Drawbacks in Omega-3 Supplements
generally, doctors recommend That you get most or all of your omega-3 fatty acids from food sources. Along with some of the other foods mentioned above, fish that is boiled or cooked (not fried) is the best thing to include in your diet.
omega-3 supplements, such as fish oil or cod liver oil, provide many of the same benefits as obtaining these fats through food sources. These supplements are generally considered safe when taken in moderation. However, there are some potential drawbacks to consider.
risk of bleeding
There is some indication that omega-3 supplements may enhance the effects of anti-blood clotting medications, herbs, and supplements. When taken together, it may increase your risk of bleeding or decrease your ability to stop bleeding.
Other Possible Drug Interactions
More research is needed into how fish oil supplements interact with other drugs and dietary supplements. In particular, there may be adverse interactions between omega-3 supplements and medications taken for blood pressure, birth control, and weight loss.
common side effects
Some users of omega-3 supplements have noted general discomfort associated with them. This may include heartburn, nausea, and diarrhea.
Other side effects of omega-3 supplements that some have noted include rashes as well as fishy taste and bad breath in some cases. People allergic to seafood should also consult their doctor before taking fish oil supplements.
Should You Take Omega-3 Supplements?
Omega-3s are essential for cell growth and overall health, and it is important to include them in your normal dietary intake. Ideally, it is best to do this through sources such as fish, walnuts, flaxseed oil and other foods rich in omega-3 fatty acids.
However, if you cannot incorporate these foods into your diet, omega-3 supplements are a relatively safe option.
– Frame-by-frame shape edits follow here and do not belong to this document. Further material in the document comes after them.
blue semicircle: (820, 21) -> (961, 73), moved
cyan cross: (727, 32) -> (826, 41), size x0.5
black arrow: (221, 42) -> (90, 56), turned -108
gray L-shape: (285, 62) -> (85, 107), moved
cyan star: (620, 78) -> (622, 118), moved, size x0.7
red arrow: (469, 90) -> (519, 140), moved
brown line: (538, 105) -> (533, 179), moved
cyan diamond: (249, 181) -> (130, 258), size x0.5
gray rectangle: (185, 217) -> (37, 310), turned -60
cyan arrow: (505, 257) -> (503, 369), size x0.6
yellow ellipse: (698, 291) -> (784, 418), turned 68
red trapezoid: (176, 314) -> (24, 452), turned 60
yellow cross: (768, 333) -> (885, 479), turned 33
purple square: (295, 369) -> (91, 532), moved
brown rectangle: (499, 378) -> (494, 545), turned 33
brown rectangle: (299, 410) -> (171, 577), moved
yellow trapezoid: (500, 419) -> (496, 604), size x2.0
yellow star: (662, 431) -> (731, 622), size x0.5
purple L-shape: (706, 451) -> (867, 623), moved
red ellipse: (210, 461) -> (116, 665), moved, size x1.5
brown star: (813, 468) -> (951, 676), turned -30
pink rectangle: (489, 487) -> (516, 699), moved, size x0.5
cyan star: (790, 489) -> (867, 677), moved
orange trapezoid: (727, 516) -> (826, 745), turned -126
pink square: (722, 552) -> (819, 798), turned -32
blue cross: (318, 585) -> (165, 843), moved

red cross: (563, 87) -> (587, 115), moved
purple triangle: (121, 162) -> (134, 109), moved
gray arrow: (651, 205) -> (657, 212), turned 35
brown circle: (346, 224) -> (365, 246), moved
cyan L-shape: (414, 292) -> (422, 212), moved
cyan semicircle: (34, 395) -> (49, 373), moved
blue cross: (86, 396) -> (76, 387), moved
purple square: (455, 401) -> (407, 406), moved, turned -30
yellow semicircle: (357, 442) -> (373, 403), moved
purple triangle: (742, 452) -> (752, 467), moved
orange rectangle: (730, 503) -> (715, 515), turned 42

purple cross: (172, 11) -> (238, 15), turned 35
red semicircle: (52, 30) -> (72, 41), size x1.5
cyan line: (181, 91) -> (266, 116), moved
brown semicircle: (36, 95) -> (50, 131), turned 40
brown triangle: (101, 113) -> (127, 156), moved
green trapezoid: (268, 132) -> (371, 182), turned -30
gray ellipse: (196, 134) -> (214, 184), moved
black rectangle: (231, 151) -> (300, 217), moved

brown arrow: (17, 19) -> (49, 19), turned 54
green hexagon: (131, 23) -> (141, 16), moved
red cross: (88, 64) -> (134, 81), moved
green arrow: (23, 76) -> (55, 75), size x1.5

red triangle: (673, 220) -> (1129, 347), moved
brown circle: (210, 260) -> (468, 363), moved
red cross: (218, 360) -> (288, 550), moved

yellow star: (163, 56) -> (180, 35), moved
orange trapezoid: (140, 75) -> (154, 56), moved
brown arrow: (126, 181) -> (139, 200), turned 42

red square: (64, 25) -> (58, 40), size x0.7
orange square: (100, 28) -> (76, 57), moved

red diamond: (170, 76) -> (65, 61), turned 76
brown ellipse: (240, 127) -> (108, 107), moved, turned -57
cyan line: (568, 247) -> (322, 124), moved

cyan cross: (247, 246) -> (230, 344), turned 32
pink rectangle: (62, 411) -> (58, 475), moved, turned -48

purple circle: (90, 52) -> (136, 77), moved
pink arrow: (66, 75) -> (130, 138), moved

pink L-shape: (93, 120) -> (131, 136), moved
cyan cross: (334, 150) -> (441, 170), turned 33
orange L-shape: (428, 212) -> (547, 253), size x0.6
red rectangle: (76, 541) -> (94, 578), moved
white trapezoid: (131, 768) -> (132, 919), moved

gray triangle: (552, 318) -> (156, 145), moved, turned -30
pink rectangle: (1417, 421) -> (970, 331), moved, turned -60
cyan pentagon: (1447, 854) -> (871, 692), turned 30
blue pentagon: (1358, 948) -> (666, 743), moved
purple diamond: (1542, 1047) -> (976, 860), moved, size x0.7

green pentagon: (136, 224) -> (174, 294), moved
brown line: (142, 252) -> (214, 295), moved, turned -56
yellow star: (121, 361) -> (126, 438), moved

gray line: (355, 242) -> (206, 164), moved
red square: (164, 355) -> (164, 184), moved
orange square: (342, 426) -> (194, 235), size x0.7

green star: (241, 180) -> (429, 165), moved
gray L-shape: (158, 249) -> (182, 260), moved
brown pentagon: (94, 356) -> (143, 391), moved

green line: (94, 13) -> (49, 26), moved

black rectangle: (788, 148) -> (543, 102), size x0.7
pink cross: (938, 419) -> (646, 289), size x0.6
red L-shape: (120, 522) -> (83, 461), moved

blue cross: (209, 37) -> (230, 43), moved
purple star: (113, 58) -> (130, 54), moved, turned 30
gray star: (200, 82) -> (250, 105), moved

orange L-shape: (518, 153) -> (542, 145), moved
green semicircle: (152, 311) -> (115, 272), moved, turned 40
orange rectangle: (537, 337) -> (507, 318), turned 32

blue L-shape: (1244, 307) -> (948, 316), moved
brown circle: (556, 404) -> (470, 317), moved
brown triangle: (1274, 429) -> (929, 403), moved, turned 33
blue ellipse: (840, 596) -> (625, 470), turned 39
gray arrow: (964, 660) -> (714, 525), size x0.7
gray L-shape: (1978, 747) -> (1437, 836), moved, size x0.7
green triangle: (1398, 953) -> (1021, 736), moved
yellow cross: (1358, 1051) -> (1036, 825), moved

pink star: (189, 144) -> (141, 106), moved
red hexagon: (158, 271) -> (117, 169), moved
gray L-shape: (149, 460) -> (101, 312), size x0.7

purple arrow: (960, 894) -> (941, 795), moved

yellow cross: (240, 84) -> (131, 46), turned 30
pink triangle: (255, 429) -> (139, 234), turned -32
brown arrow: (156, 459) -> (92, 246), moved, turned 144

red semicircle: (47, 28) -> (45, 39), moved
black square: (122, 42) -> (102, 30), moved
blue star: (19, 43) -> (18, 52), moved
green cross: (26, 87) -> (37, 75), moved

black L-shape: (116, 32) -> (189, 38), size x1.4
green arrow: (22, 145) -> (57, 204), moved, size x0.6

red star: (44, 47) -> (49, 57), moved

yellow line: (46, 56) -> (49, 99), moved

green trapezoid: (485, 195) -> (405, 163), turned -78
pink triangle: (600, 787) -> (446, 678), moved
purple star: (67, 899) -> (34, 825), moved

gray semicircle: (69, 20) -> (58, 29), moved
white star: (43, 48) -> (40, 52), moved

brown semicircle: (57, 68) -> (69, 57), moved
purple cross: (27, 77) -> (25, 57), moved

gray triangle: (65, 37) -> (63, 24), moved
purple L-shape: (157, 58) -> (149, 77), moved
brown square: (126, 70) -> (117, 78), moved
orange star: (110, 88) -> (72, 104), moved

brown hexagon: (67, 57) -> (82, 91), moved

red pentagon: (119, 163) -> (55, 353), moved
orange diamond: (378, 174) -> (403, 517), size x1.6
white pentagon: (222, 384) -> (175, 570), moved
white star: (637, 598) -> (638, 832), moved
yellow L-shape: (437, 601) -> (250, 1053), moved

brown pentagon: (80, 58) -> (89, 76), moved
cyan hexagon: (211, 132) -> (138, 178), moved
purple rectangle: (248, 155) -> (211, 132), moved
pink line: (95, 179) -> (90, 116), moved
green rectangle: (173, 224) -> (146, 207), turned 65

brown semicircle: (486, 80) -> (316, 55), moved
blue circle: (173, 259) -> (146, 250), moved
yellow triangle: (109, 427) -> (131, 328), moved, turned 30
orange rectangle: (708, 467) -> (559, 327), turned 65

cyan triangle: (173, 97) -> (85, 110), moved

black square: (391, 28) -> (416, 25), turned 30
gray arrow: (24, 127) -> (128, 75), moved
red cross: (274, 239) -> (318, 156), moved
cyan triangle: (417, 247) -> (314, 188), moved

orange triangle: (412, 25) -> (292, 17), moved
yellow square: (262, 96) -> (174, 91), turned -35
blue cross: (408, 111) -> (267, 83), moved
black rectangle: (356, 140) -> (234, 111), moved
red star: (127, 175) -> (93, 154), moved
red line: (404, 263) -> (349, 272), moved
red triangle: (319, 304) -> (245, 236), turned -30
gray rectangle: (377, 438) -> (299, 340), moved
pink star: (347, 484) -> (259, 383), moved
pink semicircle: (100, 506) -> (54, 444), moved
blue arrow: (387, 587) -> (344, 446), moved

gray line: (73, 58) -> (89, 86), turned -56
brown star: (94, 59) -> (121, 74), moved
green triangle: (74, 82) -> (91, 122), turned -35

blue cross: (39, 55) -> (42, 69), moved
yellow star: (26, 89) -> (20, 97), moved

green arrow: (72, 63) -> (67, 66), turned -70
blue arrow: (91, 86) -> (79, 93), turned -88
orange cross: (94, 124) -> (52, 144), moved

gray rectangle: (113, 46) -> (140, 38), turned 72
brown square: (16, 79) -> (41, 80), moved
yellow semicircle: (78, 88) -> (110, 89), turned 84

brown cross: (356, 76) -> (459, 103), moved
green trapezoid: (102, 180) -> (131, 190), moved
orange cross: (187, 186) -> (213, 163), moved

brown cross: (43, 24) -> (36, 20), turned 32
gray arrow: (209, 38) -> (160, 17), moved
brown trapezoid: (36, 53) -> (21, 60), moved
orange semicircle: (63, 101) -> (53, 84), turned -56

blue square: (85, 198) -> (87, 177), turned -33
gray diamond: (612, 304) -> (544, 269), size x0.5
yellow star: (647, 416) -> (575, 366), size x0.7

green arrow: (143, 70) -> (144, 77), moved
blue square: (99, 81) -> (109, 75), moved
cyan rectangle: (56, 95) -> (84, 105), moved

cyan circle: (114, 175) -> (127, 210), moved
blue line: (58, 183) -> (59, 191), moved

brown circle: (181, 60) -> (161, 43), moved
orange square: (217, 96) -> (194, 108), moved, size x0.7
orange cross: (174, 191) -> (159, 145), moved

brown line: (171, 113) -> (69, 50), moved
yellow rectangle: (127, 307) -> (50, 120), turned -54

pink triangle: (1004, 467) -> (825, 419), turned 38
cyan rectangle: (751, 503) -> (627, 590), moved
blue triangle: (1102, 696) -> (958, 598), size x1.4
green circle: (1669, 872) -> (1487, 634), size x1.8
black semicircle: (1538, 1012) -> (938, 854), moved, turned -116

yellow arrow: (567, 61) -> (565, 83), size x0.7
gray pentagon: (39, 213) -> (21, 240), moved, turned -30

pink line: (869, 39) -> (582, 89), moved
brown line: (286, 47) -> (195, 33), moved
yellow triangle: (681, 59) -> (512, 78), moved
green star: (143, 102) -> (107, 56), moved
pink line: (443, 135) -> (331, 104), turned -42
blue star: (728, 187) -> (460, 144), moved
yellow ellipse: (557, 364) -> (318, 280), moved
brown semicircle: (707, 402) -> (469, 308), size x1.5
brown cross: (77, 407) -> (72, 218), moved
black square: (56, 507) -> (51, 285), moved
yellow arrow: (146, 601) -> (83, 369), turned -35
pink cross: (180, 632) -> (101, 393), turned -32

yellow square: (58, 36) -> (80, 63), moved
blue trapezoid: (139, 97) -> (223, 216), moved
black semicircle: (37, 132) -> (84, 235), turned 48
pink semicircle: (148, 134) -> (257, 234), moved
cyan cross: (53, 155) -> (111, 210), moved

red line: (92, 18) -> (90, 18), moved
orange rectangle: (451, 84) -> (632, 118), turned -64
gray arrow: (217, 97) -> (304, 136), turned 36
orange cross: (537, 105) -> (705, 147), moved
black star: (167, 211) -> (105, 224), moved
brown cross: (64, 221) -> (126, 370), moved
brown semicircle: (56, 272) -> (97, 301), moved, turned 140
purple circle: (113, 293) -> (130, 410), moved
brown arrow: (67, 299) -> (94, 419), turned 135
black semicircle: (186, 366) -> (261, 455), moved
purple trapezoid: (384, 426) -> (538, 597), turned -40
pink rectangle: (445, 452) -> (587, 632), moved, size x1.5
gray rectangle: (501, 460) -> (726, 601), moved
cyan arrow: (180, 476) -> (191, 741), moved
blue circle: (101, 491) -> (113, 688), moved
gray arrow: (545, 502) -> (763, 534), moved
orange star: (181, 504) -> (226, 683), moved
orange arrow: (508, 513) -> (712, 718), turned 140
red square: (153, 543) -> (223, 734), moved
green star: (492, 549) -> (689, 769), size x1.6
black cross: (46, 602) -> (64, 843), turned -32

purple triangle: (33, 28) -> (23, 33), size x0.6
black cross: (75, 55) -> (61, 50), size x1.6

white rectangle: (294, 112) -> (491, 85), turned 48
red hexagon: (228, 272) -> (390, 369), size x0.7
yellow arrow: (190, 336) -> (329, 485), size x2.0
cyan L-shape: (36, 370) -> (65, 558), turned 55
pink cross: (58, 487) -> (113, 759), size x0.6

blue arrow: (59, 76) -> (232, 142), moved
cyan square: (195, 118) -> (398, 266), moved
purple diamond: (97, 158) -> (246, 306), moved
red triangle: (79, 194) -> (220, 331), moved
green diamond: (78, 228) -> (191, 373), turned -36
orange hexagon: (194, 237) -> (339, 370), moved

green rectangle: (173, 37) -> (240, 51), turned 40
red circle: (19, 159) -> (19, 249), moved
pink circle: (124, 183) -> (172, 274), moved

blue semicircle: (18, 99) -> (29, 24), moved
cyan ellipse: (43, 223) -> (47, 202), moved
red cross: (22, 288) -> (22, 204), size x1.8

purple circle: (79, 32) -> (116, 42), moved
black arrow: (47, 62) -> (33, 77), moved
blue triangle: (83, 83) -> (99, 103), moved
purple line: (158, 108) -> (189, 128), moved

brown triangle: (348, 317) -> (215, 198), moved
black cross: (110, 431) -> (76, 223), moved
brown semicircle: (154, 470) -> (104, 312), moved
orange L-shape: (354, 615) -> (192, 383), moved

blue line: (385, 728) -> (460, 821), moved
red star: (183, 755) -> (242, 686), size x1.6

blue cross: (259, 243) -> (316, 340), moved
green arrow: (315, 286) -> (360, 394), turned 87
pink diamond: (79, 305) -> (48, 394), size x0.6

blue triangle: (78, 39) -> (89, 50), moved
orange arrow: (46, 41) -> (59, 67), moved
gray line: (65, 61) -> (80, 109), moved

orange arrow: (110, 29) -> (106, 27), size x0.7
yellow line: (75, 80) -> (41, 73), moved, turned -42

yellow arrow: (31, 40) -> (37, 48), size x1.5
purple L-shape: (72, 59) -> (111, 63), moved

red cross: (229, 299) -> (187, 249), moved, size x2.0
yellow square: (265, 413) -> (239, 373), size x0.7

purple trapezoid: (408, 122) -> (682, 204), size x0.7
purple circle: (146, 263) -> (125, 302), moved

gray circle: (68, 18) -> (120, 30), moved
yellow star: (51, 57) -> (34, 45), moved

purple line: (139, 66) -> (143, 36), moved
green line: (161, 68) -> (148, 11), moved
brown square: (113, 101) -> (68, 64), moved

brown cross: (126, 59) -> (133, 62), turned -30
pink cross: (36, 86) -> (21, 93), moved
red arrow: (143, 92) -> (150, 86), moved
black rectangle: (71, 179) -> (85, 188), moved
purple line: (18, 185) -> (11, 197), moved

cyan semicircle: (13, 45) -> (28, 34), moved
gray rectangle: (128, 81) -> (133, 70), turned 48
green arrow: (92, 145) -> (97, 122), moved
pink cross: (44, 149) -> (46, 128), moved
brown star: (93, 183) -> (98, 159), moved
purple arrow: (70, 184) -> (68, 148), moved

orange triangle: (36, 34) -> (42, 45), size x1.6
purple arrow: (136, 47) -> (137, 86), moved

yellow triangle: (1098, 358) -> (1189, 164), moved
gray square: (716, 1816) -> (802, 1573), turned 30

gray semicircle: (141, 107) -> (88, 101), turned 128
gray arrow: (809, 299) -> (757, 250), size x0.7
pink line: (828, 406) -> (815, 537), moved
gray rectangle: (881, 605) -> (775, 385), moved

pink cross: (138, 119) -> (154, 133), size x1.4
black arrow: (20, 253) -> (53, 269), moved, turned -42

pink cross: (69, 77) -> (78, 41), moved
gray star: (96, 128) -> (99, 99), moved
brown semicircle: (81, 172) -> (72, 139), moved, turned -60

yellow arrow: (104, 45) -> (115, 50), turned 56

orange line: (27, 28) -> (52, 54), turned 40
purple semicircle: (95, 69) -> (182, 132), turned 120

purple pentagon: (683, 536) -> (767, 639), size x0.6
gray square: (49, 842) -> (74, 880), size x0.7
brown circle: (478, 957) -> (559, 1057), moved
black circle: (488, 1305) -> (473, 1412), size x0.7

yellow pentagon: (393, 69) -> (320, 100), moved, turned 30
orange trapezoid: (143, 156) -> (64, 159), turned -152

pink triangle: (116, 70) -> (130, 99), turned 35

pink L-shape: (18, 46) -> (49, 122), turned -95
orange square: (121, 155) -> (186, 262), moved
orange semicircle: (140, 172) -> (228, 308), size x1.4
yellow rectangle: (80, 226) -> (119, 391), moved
It’s easy to find supplements packaged with a balanced serving of all three major omega-3s, and they’re relatively inexpensive. However, keep in mind that these should be taken in moderation and in consultation with your doctor. Some omega-3 supplements may interact with other medications or supplements you may be taking, and you may experience other side effects.
Although more research is needed to fully discover all the benefits of omega-3s, one thing is clear: They are an important part of any balanced diet.
The information contained in this article is for educational and informational purposes only and is not intended to be health or medical advice. Always consult with a physician or other qualified health provider with respect to any questions you may have about a medical condition or health purposes.